(Bounding box prediction data)
* * * * *

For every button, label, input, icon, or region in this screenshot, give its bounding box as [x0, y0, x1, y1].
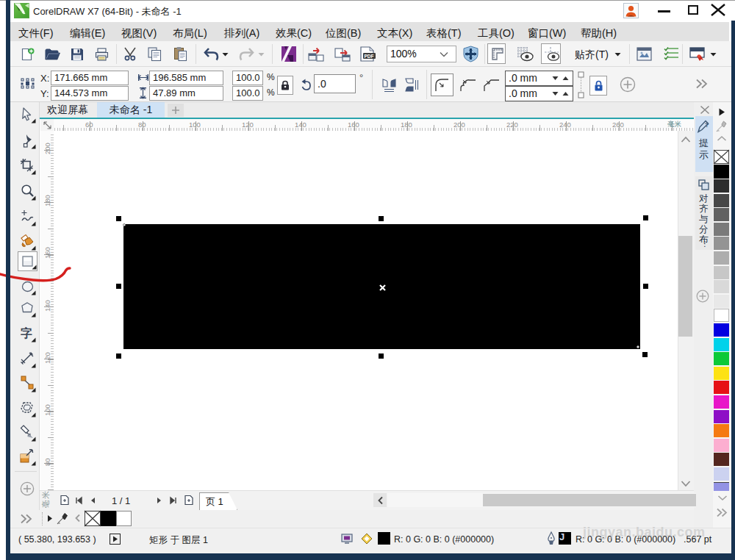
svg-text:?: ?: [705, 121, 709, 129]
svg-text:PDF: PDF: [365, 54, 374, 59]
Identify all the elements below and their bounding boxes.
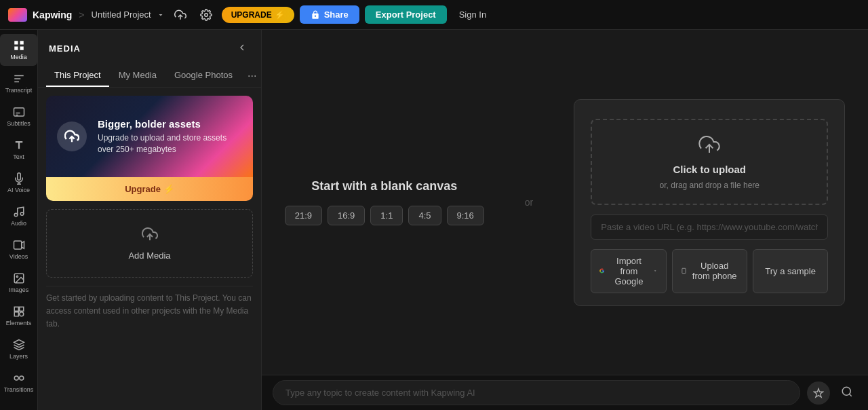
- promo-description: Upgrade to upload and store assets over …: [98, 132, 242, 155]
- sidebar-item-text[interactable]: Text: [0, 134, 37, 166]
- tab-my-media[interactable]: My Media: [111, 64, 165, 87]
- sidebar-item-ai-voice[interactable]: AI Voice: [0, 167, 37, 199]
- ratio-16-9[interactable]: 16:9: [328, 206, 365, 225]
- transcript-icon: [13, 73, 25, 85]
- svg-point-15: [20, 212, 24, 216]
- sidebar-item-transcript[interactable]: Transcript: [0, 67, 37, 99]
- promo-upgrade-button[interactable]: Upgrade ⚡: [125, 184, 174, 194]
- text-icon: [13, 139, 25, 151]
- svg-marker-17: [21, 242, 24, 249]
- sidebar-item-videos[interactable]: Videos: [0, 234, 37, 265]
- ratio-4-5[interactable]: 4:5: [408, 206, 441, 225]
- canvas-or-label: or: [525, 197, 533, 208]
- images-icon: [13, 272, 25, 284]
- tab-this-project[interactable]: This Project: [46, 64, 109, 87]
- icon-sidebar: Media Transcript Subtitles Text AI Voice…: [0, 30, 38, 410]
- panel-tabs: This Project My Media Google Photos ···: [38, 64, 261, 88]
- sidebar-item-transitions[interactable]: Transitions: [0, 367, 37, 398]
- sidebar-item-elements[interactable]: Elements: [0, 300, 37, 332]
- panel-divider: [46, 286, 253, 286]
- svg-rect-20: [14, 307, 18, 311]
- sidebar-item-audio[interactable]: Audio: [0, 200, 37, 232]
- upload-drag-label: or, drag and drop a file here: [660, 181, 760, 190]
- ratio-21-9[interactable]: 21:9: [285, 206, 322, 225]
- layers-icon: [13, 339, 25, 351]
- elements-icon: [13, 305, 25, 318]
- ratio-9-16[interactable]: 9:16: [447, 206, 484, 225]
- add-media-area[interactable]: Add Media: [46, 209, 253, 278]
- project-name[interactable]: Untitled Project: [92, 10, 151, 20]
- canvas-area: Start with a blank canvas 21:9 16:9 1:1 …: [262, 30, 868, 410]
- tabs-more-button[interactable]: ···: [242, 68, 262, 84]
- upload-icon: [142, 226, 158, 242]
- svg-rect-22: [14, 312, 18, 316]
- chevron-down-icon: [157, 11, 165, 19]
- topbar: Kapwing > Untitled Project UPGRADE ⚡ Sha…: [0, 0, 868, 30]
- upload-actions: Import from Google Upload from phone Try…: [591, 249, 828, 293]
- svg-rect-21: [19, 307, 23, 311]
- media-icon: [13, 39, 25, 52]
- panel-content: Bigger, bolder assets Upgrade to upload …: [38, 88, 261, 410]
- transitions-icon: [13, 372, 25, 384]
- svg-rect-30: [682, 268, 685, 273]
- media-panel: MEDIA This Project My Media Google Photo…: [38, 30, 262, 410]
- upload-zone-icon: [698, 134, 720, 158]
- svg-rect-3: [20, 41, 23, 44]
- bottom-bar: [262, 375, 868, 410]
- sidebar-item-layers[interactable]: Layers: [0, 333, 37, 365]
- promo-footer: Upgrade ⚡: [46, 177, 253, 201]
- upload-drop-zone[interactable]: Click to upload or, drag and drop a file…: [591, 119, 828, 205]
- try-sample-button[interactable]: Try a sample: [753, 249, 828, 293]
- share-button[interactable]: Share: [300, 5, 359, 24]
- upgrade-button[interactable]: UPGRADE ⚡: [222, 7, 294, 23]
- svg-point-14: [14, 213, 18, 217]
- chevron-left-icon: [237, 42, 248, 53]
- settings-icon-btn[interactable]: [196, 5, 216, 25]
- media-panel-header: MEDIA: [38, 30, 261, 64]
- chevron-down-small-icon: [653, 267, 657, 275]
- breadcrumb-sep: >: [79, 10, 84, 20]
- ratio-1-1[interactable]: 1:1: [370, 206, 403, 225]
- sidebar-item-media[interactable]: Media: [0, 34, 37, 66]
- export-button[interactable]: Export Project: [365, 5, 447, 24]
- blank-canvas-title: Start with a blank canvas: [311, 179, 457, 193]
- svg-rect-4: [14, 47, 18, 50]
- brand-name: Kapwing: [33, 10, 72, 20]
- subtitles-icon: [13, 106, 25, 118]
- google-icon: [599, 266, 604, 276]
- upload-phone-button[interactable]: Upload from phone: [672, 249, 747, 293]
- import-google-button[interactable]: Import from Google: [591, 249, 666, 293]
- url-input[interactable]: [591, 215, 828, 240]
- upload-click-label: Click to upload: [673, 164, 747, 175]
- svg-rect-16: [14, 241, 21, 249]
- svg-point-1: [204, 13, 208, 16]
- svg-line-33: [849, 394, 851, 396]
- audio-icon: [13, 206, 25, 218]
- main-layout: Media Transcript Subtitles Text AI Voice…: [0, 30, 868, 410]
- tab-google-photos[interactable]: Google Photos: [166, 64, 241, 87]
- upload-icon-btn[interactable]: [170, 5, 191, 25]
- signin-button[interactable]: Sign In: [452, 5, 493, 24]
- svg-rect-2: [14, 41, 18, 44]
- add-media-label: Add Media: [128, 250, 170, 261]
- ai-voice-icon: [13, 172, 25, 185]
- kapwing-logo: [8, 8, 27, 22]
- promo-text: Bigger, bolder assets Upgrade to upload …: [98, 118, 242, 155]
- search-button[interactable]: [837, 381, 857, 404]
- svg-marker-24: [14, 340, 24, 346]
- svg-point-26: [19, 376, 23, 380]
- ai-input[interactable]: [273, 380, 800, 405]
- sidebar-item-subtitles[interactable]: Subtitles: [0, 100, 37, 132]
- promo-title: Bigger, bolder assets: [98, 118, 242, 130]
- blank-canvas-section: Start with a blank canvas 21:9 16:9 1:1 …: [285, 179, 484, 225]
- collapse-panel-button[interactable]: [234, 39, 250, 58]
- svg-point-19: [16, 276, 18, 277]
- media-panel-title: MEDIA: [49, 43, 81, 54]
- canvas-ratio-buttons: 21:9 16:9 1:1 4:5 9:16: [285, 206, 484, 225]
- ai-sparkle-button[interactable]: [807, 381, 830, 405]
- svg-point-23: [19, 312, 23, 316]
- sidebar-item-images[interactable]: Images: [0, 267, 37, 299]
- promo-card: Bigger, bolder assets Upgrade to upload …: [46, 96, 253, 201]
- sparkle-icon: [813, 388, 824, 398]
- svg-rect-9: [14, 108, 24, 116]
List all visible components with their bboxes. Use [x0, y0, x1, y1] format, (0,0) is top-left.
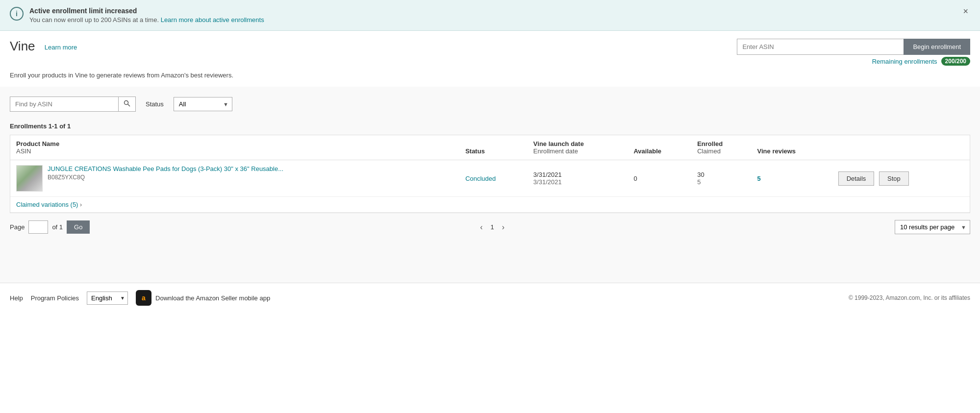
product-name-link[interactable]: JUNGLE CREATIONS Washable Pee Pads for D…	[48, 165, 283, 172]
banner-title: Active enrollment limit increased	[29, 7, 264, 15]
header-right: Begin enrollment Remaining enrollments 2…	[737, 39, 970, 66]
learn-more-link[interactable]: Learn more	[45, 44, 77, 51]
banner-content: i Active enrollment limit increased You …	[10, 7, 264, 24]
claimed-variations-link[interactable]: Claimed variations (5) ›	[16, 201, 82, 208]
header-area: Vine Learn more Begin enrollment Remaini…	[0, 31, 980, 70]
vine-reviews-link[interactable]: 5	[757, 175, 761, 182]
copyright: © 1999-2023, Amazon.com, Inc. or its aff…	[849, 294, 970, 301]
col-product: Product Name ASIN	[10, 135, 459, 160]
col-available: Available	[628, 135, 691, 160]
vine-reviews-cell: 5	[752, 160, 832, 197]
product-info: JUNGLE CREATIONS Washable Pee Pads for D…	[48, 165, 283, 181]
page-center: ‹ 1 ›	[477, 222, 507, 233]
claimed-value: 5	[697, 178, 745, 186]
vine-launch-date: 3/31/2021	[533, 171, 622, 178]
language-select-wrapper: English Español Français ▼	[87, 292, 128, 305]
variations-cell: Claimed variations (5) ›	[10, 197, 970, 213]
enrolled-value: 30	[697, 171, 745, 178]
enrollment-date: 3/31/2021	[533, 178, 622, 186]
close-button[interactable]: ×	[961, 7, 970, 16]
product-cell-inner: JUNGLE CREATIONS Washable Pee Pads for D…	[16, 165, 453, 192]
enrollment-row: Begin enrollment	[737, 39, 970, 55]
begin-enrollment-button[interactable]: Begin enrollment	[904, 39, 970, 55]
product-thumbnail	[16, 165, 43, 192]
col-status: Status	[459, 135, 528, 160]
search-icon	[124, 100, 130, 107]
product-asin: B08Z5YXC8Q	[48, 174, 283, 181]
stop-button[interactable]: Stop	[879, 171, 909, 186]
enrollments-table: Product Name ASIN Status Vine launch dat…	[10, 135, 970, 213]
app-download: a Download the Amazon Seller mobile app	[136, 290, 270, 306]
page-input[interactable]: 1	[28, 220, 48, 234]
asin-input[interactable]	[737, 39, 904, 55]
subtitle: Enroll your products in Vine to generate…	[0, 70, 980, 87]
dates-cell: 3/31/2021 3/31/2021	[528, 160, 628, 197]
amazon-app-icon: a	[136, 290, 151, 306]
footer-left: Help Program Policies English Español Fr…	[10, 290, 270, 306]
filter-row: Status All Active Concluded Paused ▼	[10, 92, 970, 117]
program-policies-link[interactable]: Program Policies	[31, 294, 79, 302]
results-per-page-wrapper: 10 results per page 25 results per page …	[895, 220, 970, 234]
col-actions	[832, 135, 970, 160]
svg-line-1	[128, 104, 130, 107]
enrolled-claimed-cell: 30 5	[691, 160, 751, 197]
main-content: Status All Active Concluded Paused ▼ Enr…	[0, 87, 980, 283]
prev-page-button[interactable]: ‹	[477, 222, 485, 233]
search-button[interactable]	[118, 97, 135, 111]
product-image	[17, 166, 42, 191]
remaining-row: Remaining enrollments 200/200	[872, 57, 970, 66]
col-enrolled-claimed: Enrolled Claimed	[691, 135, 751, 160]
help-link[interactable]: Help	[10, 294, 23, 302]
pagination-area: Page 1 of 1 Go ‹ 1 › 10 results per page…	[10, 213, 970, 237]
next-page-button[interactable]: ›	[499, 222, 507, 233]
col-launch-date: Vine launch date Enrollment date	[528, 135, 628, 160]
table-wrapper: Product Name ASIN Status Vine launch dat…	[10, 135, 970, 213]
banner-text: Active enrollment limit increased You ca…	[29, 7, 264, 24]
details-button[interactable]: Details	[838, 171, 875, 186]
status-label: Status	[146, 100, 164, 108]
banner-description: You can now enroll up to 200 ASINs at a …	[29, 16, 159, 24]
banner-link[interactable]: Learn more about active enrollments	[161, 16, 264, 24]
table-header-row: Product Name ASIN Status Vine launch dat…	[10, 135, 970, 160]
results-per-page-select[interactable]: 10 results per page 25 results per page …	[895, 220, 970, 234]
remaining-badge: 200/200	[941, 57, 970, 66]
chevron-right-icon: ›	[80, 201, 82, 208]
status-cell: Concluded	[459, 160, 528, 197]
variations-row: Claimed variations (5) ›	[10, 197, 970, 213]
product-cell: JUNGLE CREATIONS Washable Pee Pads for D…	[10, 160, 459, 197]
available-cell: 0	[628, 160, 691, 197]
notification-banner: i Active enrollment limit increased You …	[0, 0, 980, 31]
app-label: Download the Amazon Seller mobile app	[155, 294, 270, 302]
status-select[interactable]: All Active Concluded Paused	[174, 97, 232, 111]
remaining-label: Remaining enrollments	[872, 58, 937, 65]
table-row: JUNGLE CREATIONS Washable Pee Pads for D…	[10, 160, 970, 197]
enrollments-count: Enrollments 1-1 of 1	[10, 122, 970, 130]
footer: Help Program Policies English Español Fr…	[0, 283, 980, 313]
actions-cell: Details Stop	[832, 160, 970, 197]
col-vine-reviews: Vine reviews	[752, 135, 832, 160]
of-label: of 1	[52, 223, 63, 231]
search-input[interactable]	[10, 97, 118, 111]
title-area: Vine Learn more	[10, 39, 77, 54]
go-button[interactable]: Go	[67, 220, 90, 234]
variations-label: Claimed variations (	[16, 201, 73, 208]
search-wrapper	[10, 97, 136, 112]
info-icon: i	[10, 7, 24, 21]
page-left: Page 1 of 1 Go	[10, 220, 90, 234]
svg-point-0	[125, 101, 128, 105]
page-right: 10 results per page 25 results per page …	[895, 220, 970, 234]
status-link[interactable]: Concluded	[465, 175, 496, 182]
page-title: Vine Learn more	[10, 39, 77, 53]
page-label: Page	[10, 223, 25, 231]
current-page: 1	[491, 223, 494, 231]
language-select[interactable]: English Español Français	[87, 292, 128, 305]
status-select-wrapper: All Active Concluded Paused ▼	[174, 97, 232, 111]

* * * * *

The expected answer is every line above in which the word "select" appears.

=== WRITTEN ANSWER ===
language-select-wrapper: English Español Français ▼	[87, 292, 128, 305]
results-per-page-select[interactable]: 10 results per page 25 results per page …	[895, 220, 970, 234]
status-select[interactable]: All Active Concluded Paused	[174, 97, 232, 111]
language-select[interactable]: English Español Français	[87, 292, 128, 305]
status-select-wrapper: All Active Concluded Paused ▼	[174, 97, 232, 111]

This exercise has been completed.